Loja Adekanye was succeded by Loja Omolade Adeyokunnu. He was not an indigene of Osu, but a prince of Owa Obokun. Loja Omolade Adeyokunnu’s reign ‘witnessed a dramatic development in the socio-political and economic life of the community.’ It is on record that ‘many of the intractable problems that had hitherto been the hall-mark of the community’s life were resolved during his tenure. An acceptable Loja’s court was completed during his reign. The issue of Oke-Omi/Oke-Osu was eradicated and for once the recognition of Osu as a monolithic cultural group became a reality.’ It was during Loja Adeyokunnu’s reign that ‘Osu became the Headquarters of Atakumosa Local Government Area … Electricity was extended to Osu. The second Grammar School, Osu Community Grammar School was founded and the issue of a central market for Osu was considerably resolved.’

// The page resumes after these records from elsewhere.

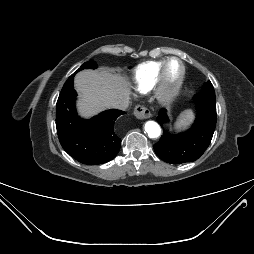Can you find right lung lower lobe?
<instances>
[{"instance_id":"obj_1","label":"right lung lower lobe","mask_w":254,"mask_h":254,"mask_svg":"<svg viewBox=\"0 0 254 254\" xmlns=\"http://www.w3.org/2000/svg\"><path fill=\"white\" fill-rule=\"evenodd\" d=\"M74 75L64 84L56 104V127L63 149L83 164H102L119 152L121 139L114 131L116 119L125 112L110 109L90 120L76 112Z\"/></svg>"}]
</instances>
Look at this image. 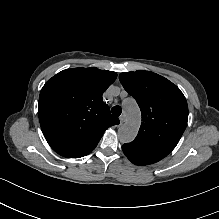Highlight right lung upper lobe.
<instances>
[{
    "label": "right lung upper lobe",
    "instance_id": "obj_1",
    "mask_svg": "<svg viewBox=\"0 0 219 219\" xmlns=\"http://www.w3.org/2000/svg\"><path fill=\"white\" fill-rule=\"evenodd\" d=\"M112 71L92 68L66 69L43 86L39 120L48 144L68 158L83 157L97 146L104 131L119 119L103 102V92L115 81Z\"/></svg>",
    "mask_w": 219,
    "mask_h": 219
}]
</instances>
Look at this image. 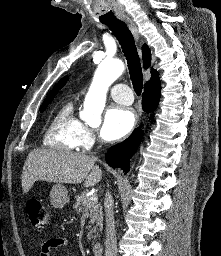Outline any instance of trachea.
<instances>
[{"label": "trachea", "instance_id": "1", "mask_svg": "<svg viewBox=\"0 0 221 256\" xmlns=\"http://www.w3.org/2000/svg\"><path fill=\"white\" fill-rule=\"evenodd\" d=\"M115 34L127 60L130 78L134 91L139 96L143 89V74L139 55L132 33L120 20L106 23Z\"/></svg>", "mask_w": 221, "mask_h": 256}]
</instances>
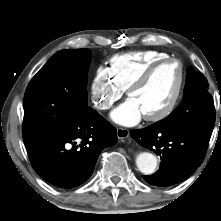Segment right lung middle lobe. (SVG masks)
I'll use <instances>...</instances> for the list:
<instances>
[{"instance_id":"right-lung-middle-lobe-1","label":"right lung middle lobe","mask_w":221,"mask_h":221,"mask_svg":"<svg viewBox=\"0 0 221 221\" xmlns=\"http://www.w3.org/2000/svg\"><path fill=\"white\" fill-rule=\"evenodd\" d=\"M89 49L54 54L30 81L24 97L23 136L73 124L88 109Z\"/></svg>"}]
</instances>
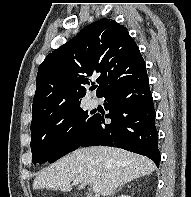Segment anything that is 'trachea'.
Returning <instances> with one entry per match:
<instances>
[{
	"mask_svg": "<svg viewBox=\"0 0 191 197\" xmlns=\"http://www.w3.org/2000/svg\"><path fill=\"white\" fill-rule=\"evenodd\" d=\"M96 87H97V86H93L92 89L94 90V89H96Z\"/></svg>",
	"mask_w": 191,
	"mask_h": 197,
	"instance_id": "obj_1",
	"label": "trachea"
}]
</instances>
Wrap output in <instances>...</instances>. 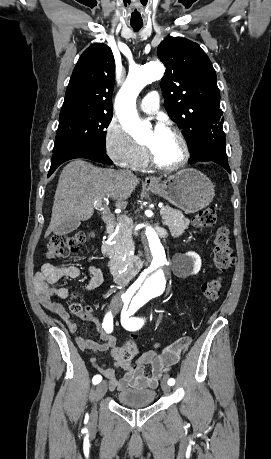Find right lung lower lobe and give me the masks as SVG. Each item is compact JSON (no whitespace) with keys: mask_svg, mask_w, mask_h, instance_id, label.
Instances as JSON below:
<instances>
[{"mask_svg":"<svg viewBox=\"0 0 271 459\" xmlns=\"http://www.w3.org/2000/svg\"><path fill=\"white\" fill-rule=\"evenodd\" d=\"M75 158H86L96 162L112 164V161L106 155L105 149L86 145H75L53 153L48 177L57 169L59 165L65 161Z\"/></svg>","mask_w":271,"mask_h":459,"instance_id":"1","label":"right lung lower lobe"}]
</instances>
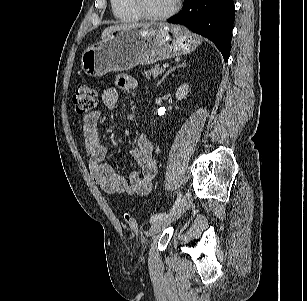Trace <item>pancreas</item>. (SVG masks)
<instances>
[{"label":"pancreas","instance_id":"obj_1","mask_svg":"<svg viewBox=\"0 0 307 301\" xmlns=\"http://www.w3.org/2000/svg\"><path fill=\"white\" fill-rule=\"evenodd\" d=\"M164 69L160 66L156 65L152 69L143 71V74L146 76V78L150 79L151 77L156 78L159 74L163 73Z\"/></svg>","mask_w":307,"mask_h":301}]
</instances>
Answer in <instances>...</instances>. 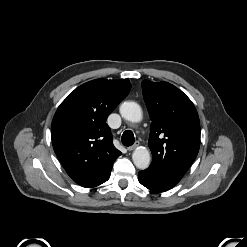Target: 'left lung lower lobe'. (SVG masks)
Segmentation results:
<instances>
[{
  "label": "left lung lower lobe",
  "mask_w": 247,
  "mask_h": 247,
  "mask_svg": "<svg viewBox=\"0 0 247 247\" xmlns=\"http://www.w3.org/2000/svg\"><path fill=\"white\" fill-rule=\"evenodd\" d=\"M138 180L143 186L156 192H164L175 186V184L147 169L139 172Z\"/></svg>",
  "instance_id": "1"
}]
</instances>
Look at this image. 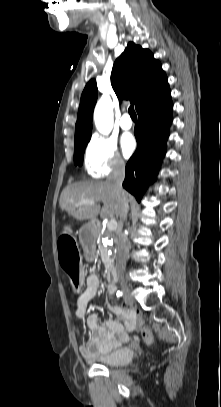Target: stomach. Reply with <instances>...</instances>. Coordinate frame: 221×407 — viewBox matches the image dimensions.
Masks as SVG:
<instances>
[{
	"mask_svg": "<svg viewBox=\"0 0 221 407\" xmlns=\"http://www.w3.org/2000/svg\"><path fill=\"white\" fill-rule=\"evenodd\" d=\"M85 227H86V228H90V227H91V225H90V224H88V225H86Z\"/></svg>",
	"mask_w": 221,
	"mask_h": 407,
	"instance_id": "1",
	"label": "stomach"
}]
</instances>
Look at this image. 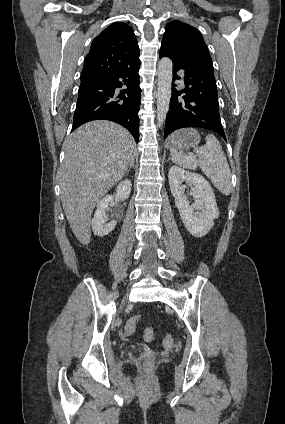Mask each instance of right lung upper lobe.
I'll list each match as a JSON object with an SVG mask.
<instances>
[{"label":"right lung upper lobe","mask_w":285,"mask_h":424,"mask_svg":"<svg viewBox=\"0 0 285 424\" xmlns=\"http://www.w3.org/2000/svg\"><path fill=\"white\" fill-rule=\"evenodd\" d=\"M139 47L133 30L116 22L93 41L81 73V82L107 77L140 63Z\"/></svg>","instance_id":"obj_1"}]
</instances>
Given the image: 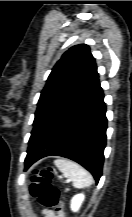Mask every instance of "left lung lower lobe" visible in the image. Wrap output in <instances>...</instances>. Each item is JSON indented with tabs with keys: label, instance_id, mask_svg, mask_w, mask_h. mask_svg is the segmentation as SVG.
Listing matches in <instances>:
<instances>
[{
	"label": "left lung lower lobe",
	"instance_id": "0a47b994",
	"mask_svg": "<svg viewBox=\"0 0 132 217\" xmlns=\"http://www.w3.org/2000/svg\"><path fill=\"white\" fill-rule=\"evenodd\" d=\"M103 98L97 76L28 152L25 169L43 157L57 155L81 164L98 182L102 174L107 129Z\"/></svg>",
	"mask_w": 132,
	"mask_h": 217
}]
</instances>
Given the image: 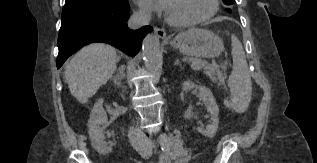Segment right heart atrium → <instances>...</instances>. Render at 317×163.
<instances>
[{
	"label": "right heart atrium",
	"instance_id": "1",
	"mask_svg": "<svg viewBox=\"0 0 317 163\" xmlns=\"http://www.w3.org/2000/svg\"><path fill=\"white\" fill-rule=\"evenodd\" d=\"M137 17H139L140 19H148L149 18V12L146 9H139L136 12Z\"/></svg>",
	"mask_w": 317,
	"mask_h": 163
}]
</instances>
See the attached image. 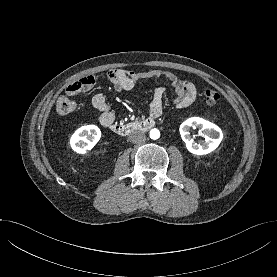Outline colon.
Returning a JSON list of instances; mask_svg holds the SVG:
<instances>
[{"label": "colon", "instance_id": "obj_1", "mask_svg": "<svg viewBox=\"0 0 277 277\" xmlns=\"http://www.w3.org/2000/svg\"><path fill=\"white\" fill-rule=\"evenodd\" d=\"M86 88L85 82L79 80L71 89L74 93L82 92ZM69 96H61L56 102V110L60 115H68L75 111L76 103ZM220 94L216 90L208 89L204 93V99L208 105H216L220 101Z\"/></svg>", "mask_w": 277, "mask_h": 277}]
</instances>
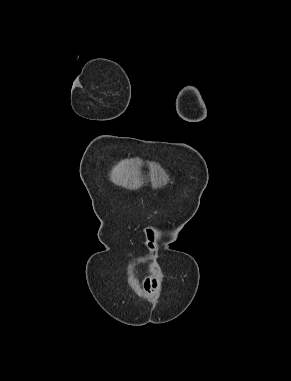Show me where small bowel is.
I'll use <instances>...</instances> for the list:
<instances>
[{"label":"small bowel","mask_w":291,"mask_h":381,"mask_svg":"<svg viewBox=\"0 0 291 381\" xmlns=\"http://www.w3.org/2000/svg\"><path fill=\"white\" fill-rule=\"evenodd\" d=\"M156 285H157V282H156V279L154 278H151V277H148L145 279V282H144V289L145 291L151 295L154 293L155 291V288H156Z\"/></svg>","instance_id":"1"}]
</instances>
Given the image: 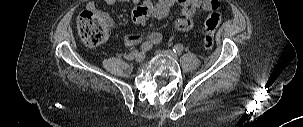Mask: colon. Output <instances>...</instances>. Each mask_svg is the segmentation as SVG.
<instances>
[{"instance_id": "1", "label": "colon", "mask_w": 303, "mask_h": 127, "mask_svg": "<svg viewBox=\"0 0 303 127\" xmlns=\"http://www.w3.org/2000/svg\"><path fill=\"white\" fill-rule=\"evenodd\" d=\"M221 19L219 8H212L205 21L203 45L206 50H212L214 47V37ZM77 27L82 41L90 47L102 44L108 37V29L105 23L92 10H86L79 15Z\"/></svg>"}]
</instances>
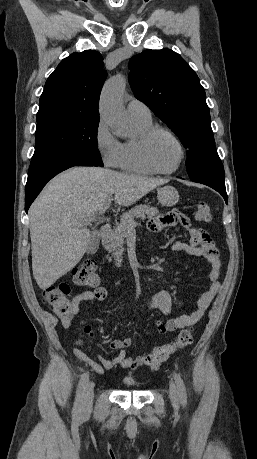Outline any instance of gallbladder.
<instances>
[{
  "label": "gallbladder",
  "mask_w": 257,
  "mask_h": 459,
  "mask_svg": "<svg viewBox=\"0 0 257 459\" xmlns=\"http://www.w3.org/2000/svg\"><path fill=\"white\" fill-rule=\"evenodd\" d=\"M100 237L98 233H92L90 241L88 242L86 252L88 254H94L99 248Z\"/></svg>",
  "instance_id": "bac80fb5"
}]
</instances>
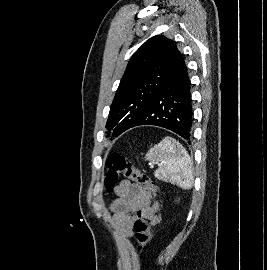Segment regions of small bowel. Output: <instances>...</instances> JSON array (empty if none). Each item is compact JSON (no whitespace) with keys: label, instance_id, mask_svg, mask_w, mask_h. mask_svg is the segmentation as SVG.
<instances>
[{"label":"small bowel","instance_id":"obj_1","mask_svg":"<svg viewBox=\"0 0 267 270\" xmlns=\"http://www.w3.org/2000/svg\"><path fill=\"white\" fill-rule=\"evenodd\" d=\"M116 199L111 204L113 220L119 234L126 240L134 236V225L139 217L158 223L157 205L152 203L151 194L144 188L123 180L115 189Z\"/></svg>","mask_w":267,"mask_h":270}]
</instances>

Loja Adeyokunnu was a lover and mentor of youth and he was very accessible. Among Osu youths that were very close to Loja Adeyokunnu include Sir Folorunso Ezekiel Ogunjuyigbe and Mr Dire Goke Arimoro. When I returned to Osu in 1981 as a primary school teacher, I enjoined spending hours with Baba Loja around his throne/office. Loja Adeyokunnu was a major inspiration in the emergence and formation of the Great Reformers Club, Osu. Spiritually, Loja Adeyokunnu was a spiritual catalyst. He used the palace to unite all the churches especially, the beginning of the New Year first week morning prayers that normally climaxed at the palace was a source of renewal for Osu community. Loja Adeyokunnu’s spirituality was a source of encouragement for many Osu’s sons and daughters to come home and be part of the development. Among them were Pa J T Jegede, a business tycoon based in Kano, Pa Obisesan based in Ibadan, Professor Chief Olatunde Ayoola, Chief, Rufus Fasetire, and Pa Chief Joshua Ogunleye, former President, Dockworkers Union, Lagos. With the support of the chief and few elites in the town, Loja Adeyokunnu ‘institutionalised Odun Iyo festival in 1978 which has since been a yearly festival celebrated with pomp and pageantry by all the citizens of Osu,’ and friends. With the support of Loja Adeyokunnu, Atakumosa High School Osu under the leadership of Chief Ade Adefarati experienced an unprecedented landmarks. Loja Adeyokunnu’s seventeen years reign remains ‘the period when Osu attained the apogee of her greatness.’ Loja Adeyokunnu was happily married with God fearing children, grand children and great grand children.
Like the medieval kings clothing, Loja Adeyokunnu was very fashionable, always in white and relatively simple but stylish to distinguish him from the common people. Following his transition on 11th June, 1989, all Osu indigenes resolved to filled the vacant stool with an indigene and Prince Jethro Adegoke Adejola was approved and installed as the fourth Loja of Osu on 11th November, 1989 by the Owa Obokun Adimula of Ijesaland, Owa Aromolaran II. To the glory of God, Osu monarchy has been upgraded from Lojaship by Owa Aromolaran II to an institutional monarch with beaded crown.